The new letters replacement implementation has doubled the preprocessing speed compared to the previously optimized version using match statements, and it is four to five times faster than the original version!

Optimization attempt #4: Going nuclear with branchless ngram lookups

At this point, 4-5x improvement might seem like a lot and there is no point pursuing any further optimizations. After all, using an ngram lookup with a match statement has beaten the following methods, with benchmarks omitted for brevity:

Lookup method	Description
std::collections::HashMap	Uses Google’s SwissTable design with SIMD lookups to scan multiple hash entries in parallel.
Aho-Corasick matcher with and without DFA	Also utilizes SIMD instructions in some cases.
phf crate	A library to generate efficient lookup tables at compile time using perfect hash functions.
ph crate	Another Rust library of data structures based on perfect hashing.
quickphf crate	A Rust crate that allows you to use static compile-time generated hash maps and hash sets using PTHash perfect hash functions.

However, if we look again at the assembly of the norm_vocab_lookup function, it is clear that the execution flow has to perform a bunch of comparisons using cmp instructions. This creates many branches for the CPU to handle, which can lead to branch mispredictions. Branch mispredictions occur when the CPU incorrectly guesses the path of execution, causing delays as it discards partially completed instructions and fetches the correct ones. By reducing or eliminating these branches, we can avoid these mispredictions and improve the efficiency of the lookup process. How can we get rid of those branches when there is a need to look up thousands of unique ngrams?

Since there are only 3 bytes in each ngram, we can build two lookup tables of 256 x 256 x 256 size, storing the ngram tensor index. With this naive approach, our memory requirements will be: 256 x 256 x 256 x 2 x 2 = 64 MB, which seems like a lot.

However, given that we only care about ASCII bytes 0..127, then memory requirements can be lower: 128 x 128 x 128 x 2 x 2 = 8 MB, which is better. However, we will need to check for bytes >= 128, which will introduce a branch again.
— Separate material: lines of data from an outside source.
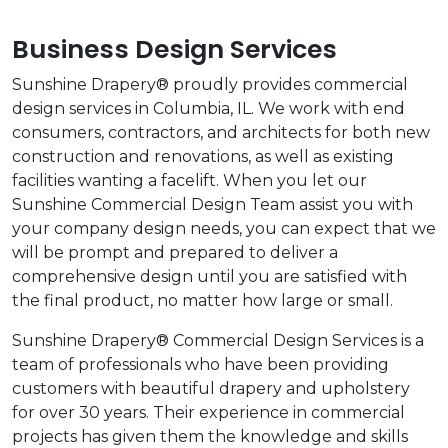
Business Design Services
Sunshine Drapery® proudly provides commercial
design services in Columbia, IL. We work with end
consumers, contractors, and architects for both new
construction and renovations, as well as existing
facilities wanting a facelift. When you let our
Sunshine Commercial Design Team assist you with
your company design needs, you can expect that we
will be prompt and prepared to deliver a
comprehensive design until you are satisfied with
the final product, no matter how large or small.
Sunshine Drapery® Commercial Design Services is a
team of professionals who have been providing
customers with beautiful drapery and upholstery
for over 30 years. Their experience in commercial
projects has given them the knowledge and skills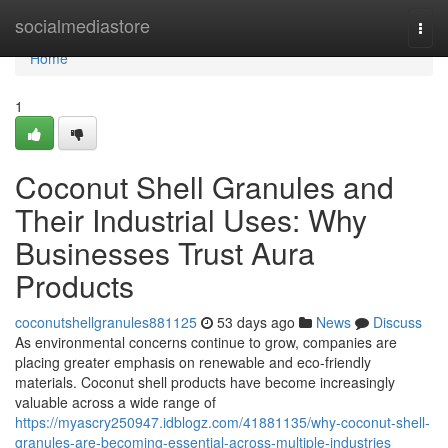
Home
socialmediastore
Togg
navi
Home
1
Coconut Shell Granules and
Their Industrial Uses: Why
Businesses Trust Aura
Products
coconutshellgranules881125
53 days ago
News
Discuss
As environmental concerns continue to grow, companies are
placing greater emphasis on renewable and eco-friendly
materials. Coconut shell products have become increasingly
valuable across a wide range of
https://myascry250947.idblogz.com/41881135/why-coconut-shell-
granules-are-becoming-essential-across-multiple-industries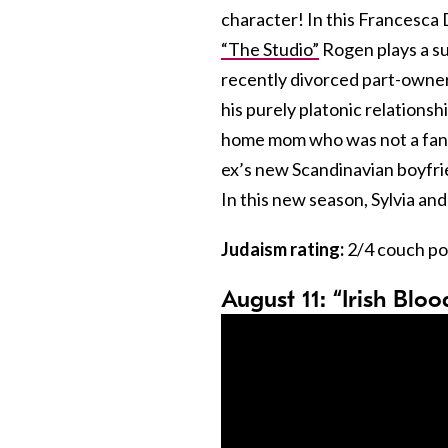
character! In this Francesca 
“The Studio”
Rogen plays a su
recently divorced part-owner o
his purely platonic relationsh
home mom who was not a fan of
ex’s new Scandinavian boyfrie
In this new season, Sylvia and
Judaism rating:
2/4 couch po
August 11: “Irish Blo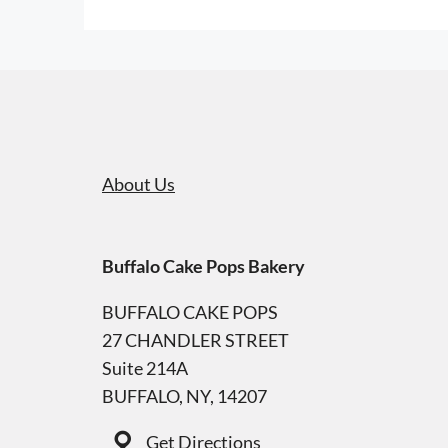
About Us
Buffalo Cake Pops Bakery
BUFFALO CAKE POPS
27 CHANDLER STREET
Suite 214A
BUFFALO, NY, 14207
Get Directions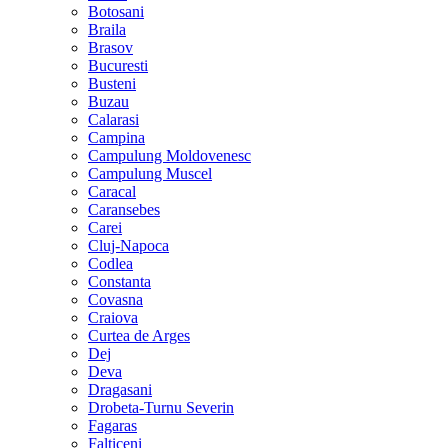
Botosani
Braila
Brasov
Bucuresti
Busteni
Buzau
Calarasi
Campina
Campulung Moldovenesc
Campulung Muscel
Caracal
Caransebes
Carei
Cluj-Napoca
Codlea
Constanta
Covasna
Craiova
Curtea de Arges
Dej
Deva
Dragasani
Drobeta-Turnu Severin
Fagaras
Falticeni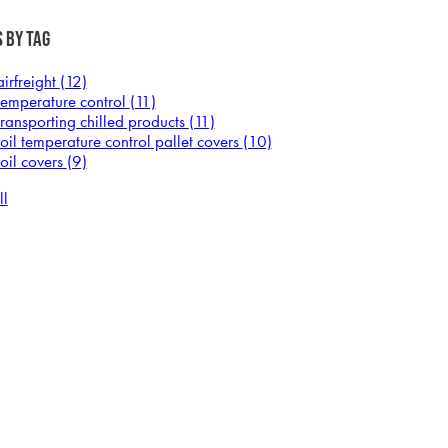
 by Tag
airfreight
(12)
temperature control
(11)
transporting chilled products
(11)
foil temperature control pallet covers
(10)
foil covers
(9)
ll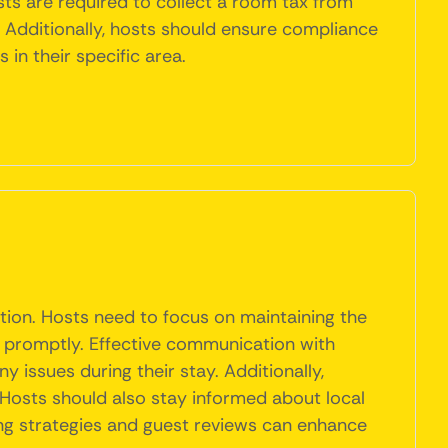
ts are required to collect a room tax from
y. Additionally, hosts should ensure compliance
in their specific area.
tion. Hosts need to focus on maintaining the
s promptly. Effective communication with
y issues during their stay. Additionally,
 Hosts should also stay informed about local
ing strategies and guest reviews can enhance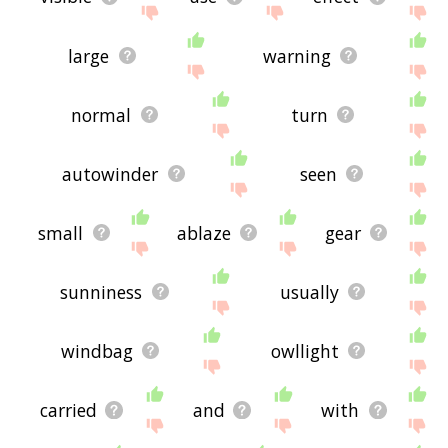
large
warning
normal
turn
autowinder
seen
small
ablaze
gear
sunniness
usually
windbag
owllight
carried
and
with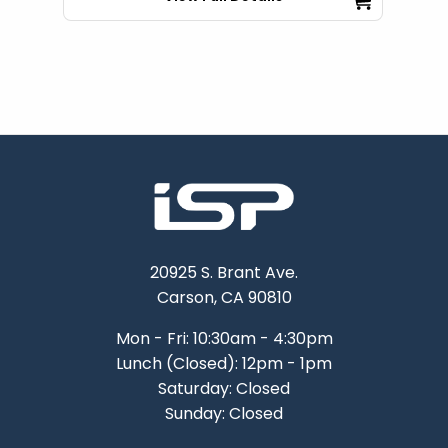
20925 S. Brant Ave.
Carson, CA 90810
Mon - Fri: 10:30am - 4:30pm
Lunch (Closed): 12pm - 1pm
Saturday: Closed
Sunday: Closed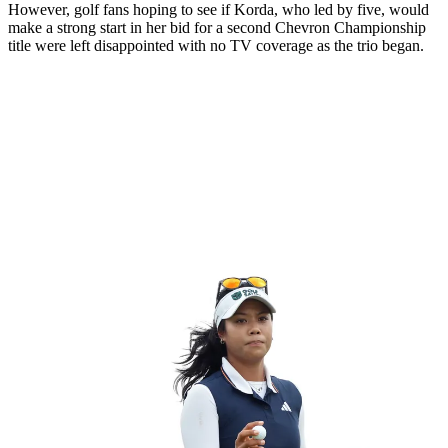
However, golf fans hoping to see if Korda, who led by five, would
make a strong start in her bid for a second Chevron Championship
title were left disappointed with no TV coverage as the trio began.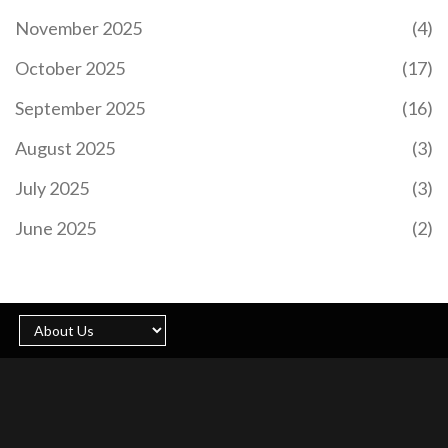
November 2025
(4)
October 2025
(17)
September 2025
(16)
August 2025
(3)
July 2025
(3)
June 2025
(2)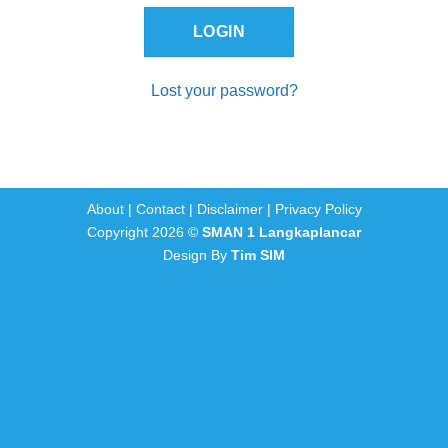
Lost your password?
About
|
Contact
|
Disclaimer
|
Privacy Policy
Copyright 2026 ©
SMAN 1 Langkaplancar
Design By
Tim SIM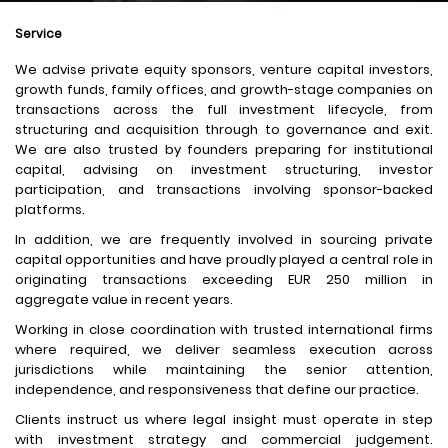
Service
We advise private equity sponsors, venture capital investors,
growth funds, family offices, and growth-stage companies on
transactions across the full investment lifecycle, from
structuring and acquisition through to governance and exit.
We are also trusted by founders preparing for institutional
capital, advising on investment structuring, investor
participation, and transactions involving sponsor-backed
platforms.
In addition, we are frequently involved in sourcing private
capital opportunities and have proudly played a central role in
originating transactions exceeding EUR 250 million in
aggregate value in recent years.
Working in close coordination with trusted international firms
where required, we deliver seamless execution across
jurisdictions while maintaining the senior attention,
independence, and responsiveness that define our practice.
Clients instruct us where legal insight must operate in step
with investment strategy and commercial judgement.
So can we do better? Considering that the actual number of distinct byte values used in the ngrams is significantly less than the total possible 256 values, we can reduce memory requirements further by employing the following technique:

1. To avoid the branching caused by comparisons, we use precomputed offset lookup tables. This means instead of comparing each byte of the ngram during each lookup, we precompute the positions of each possible byte in a lookup table. This way, we replace the comparison operations with direct memory accesses, which are much faster and do not involve branching. We build an ngram bytes offsets lookup const array, storing each unique ngram byte offset position multiplied by the number of unique ngram bytes:

const NGRAM_OFFSETS: [[u32; 256]; 3] = [
    [
        // offsets of first byte in ngram
    ],
    [
        // offsets of second byte in ngram
    ],
    [
        // offsets of third byte in ngram
    ],
];

2. Then to obtain the ngram index, we can use this simple const function:

#[inline]
const fn ngram_index(ngram: [u8; 3]) -> usize {
    (NGRAM_OFFSETS[0][ngram[0] as usize]
        + NGRAM_OFFSETS[1][ngram[1] as usize]
        + NGRAM_OFFSETS[2][ngram[2] as usize]) as usize
}

3. To look up the tensor index based on the ngram index, we construct another const array at compile time using a list of all ngrams, where N is the number of unique ngram bytes:

const NGRAM_TENSOR_IDX: [u16; N * N * N] = {
    let mut arr = [0; N * N * N];
    arr[ngram_index(*b"abc")] = 1;
    arr[ngram_index(*b"def")] = 2;
    arr[ngram_index(*b"wuq")] = 3;
    arr[ngram_index(*b"ijf")] = 4;
    arr[ngram_index(*b"iru")] = 5;
    arr[ngram_index(*b"piw")] = 6;
    arr[ngram_index(*b"mjw")] = 7;
    arr[ngram_index(*b"isn")] = 8;
    arr[ngram_index(*b"od ")] = 9;
    ...
    arr
};

4. Finally, to update the tensor based on given ngram, we lookup the ngram index, then the tensor index, and then increment it with help of get_unchecked_mut, which avoids unnecessary (in this case) boundary checks and eliminates another source of branching:

#[inline]
fn update_tensor_with_ngram(tensor: &mut [f32], ngram: [u8; 3]) {
    let ngram_idx = ngram_index(ngram);
    debug_assert!(ngram_idx < NGRAM_TENSOR_IDX.len());
    unsafe {
        let tensor_idx = *NGRAM_TENSOR_IDX.get_unchecked(ngram_idx) as usize;
        debug_assert!(tensor_idx < tensor.len());
        *tensor.get_unchecked_mut(tensor_idx) += 1.0;
    }
}

This logic works effectively, passes correctness tests, and most importantly, it's completely branchless! Moreover, the memory footprint of used lookup arrays is tiny – just ~500 KiB of memory – which easily fits into modern CPU L2/L3 caches, ensuring that expensive cache misses are rare and performance is optimal.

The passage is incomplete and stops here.